Réunion du 19 octobre 2007 à 9h30
Projet de loi de finances pour 2008 — Prélèvement au titre du budget des communautés européennes

Photo issue du site de l'Assemblée nationale ou de WikipediaFrançois Asensi :

On se prend pourtant à rêver de ce que pourrait être une ambitieuse politique publique de solidarité européenne. Elle permettrait un rattrapage économique, social et environnemental aux douze derniers pays adhérents. Faut-il rappeler que ce sont les fortes dotations budgétaires de l'Europe qui ont permis à l'Espagne, au Portugal ou à l'Irlande de devenir de grands pays européens ? Pourquoi n'a-t-on pas la même volonté de solidarité pour les nouveaux entrants ?

Par exemple, une ambitieuse politique publique européenne permettrait également de mettre en oeuvre une autre politique agricole commune. La PAC, qui consomme actuellement 43 % du budget européen, n'empêche pas la désertification de nos campagnes, favorise une agriculture intensive destructrice de l'environnement et renforce l'exploitation des paysans du Sud. L'Europe ne devrait-elle pas montrer l'exemple en matière agricole, afin de promouvoir souveraineté alimentaire, préoccupation écologique et juste rémunération des pays en voie de développement ?

Ce qui se produit est le contraire d'une telle politique. À l'intérieur de ses frontières, l'Union européenne n'a donc pour seule ambition que d'installer un ultralibéralisme destructeur des solidarités et des biens publics. À l'extérieur, elle mène une politique de fermeture et de repli sur soi indigne du grand projet humaniste qu'elle doit porter.

Cette politique de l'Europe forteresse s'est tragiquement concrétisée en juin 2005 avec les cadavres des clandestins accrochés aux barbelés de Ceuta et Melilla. Mais c'est chaque jour que l'Europe forteresse produit ses tragiques effets. On décompte au moins 3 000 morts entre décembre 2003 et 2006 aux portes de l'Europe. Plus insidieusement, l'Union européenne tente d'« externaliser » le contrôle de l'immigration, en installant dans les pays d'origine ou de transit des centres de tri. Toutes ces méthodes entraînent des violations répétées des droits de l'homme, que dénoncent les ONG.

L'Europe voulue par le Président de la République poursuit des ambitions contre lesquelles la France s'est pourtant levée en 2005 en votant « non », réclamant une Europe solidaire, une Europe ouverte, une Europe de la paix, une Europe capable de résister au pôle états-unien et au pôle asiatique.

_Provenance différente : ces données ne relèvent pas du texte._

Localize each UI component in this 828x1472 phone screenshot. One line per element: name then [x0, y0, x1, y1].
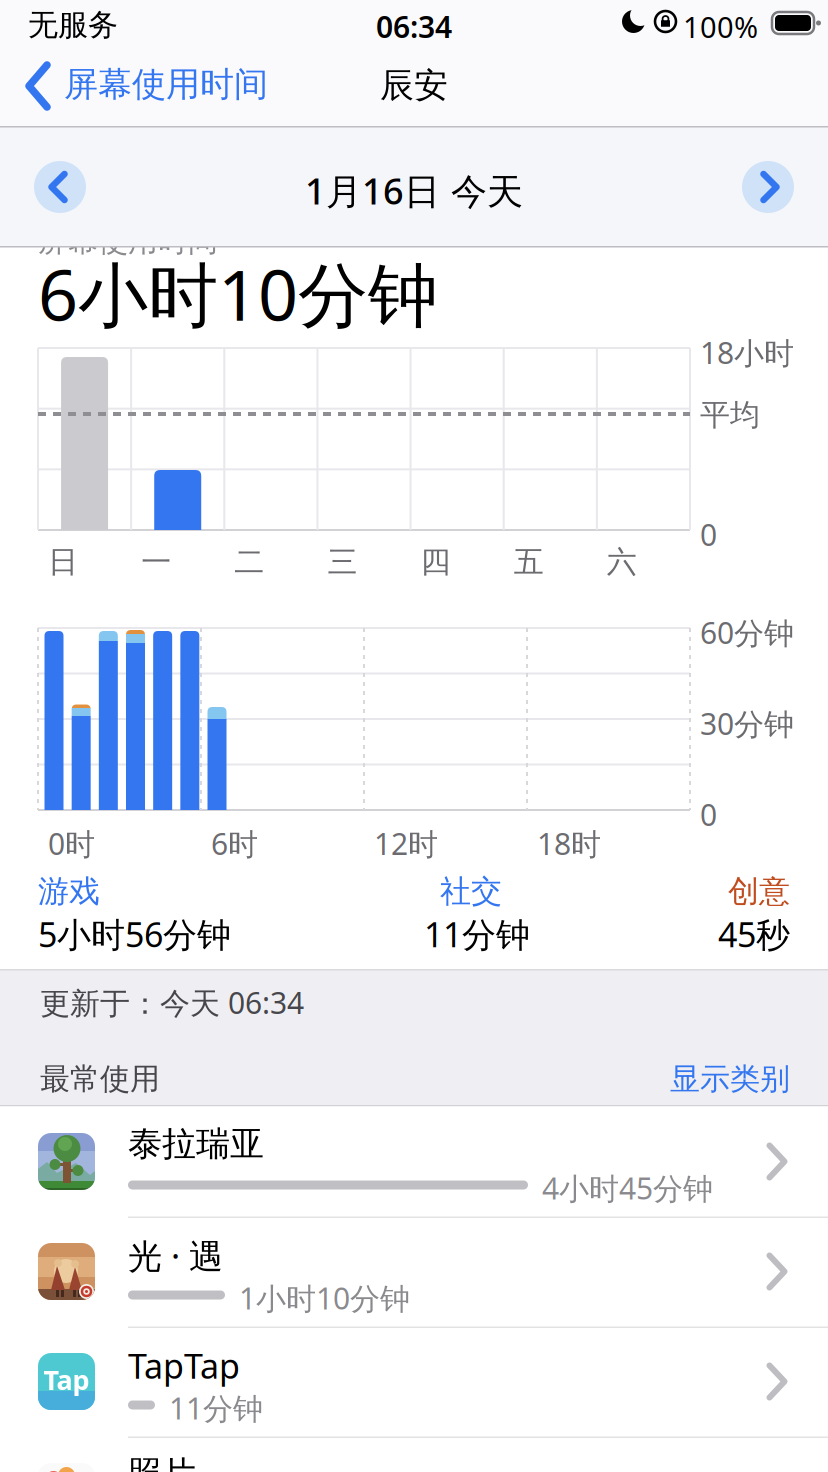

Mais le Président de la République a montré le peu de cas qu'il fait du suffrage universel. À peine élu, il remet sur les rails ce que les Français ont refusé en mai 2005. Quelles sont les ambitions de son traité simplifié, soutenu étonnamment à la fois par les tenants du « oui » et par les eurosceptiques ? Est-il plus clair, plus lisible ? Les rédacteurs ont renoncé eux-mêmes aux expressions de « mini-traité » ou de « traité simplifié », puisqu'il ne comporte, avec ses 12 protocoles et ses 25 déclarations diverses, pas moins de 256 pages, plus technocratiques les une que les autres. Ce mini-traité indique clairement que le message délivré en 2005 est nié par les dirigeants de notre pays. Alors que les Français, par leur refus, réclament une Europe de la solidarité, des droits sociaux et de la démocratie, on leur propose à nouveau une Europe libérale, antisociale et bureaucratique.

Ce déni du suffrage universel atteindrait un sommet si le Gouvernement – ou, plutôt, le Président de la République – refusait au peuple son droit au référendum. Jamais la question européenne n'avait pourtant été aussi centrale que lors du débat tenu en 2005. Il faut, monsieur le ministre, redonner la parole au peuple.

Le jour même où le sommet de Lisbonne entérine ce projet de traité simplifié et à quelques mois de la présidence française de l'Union européenne, cet article 31 du projet de loi de finances porte tout le paradoxe de la politique européenne actuelle. La participation de l'État français au budget européen sera un jour le moyen de mener une politique véritablement ambitieuse pour l'Europe. Mais tant qu'il incarnera cette Europe libérale, sans solidarité, ni démocratie, les députés communistes ne pourront que voter contre.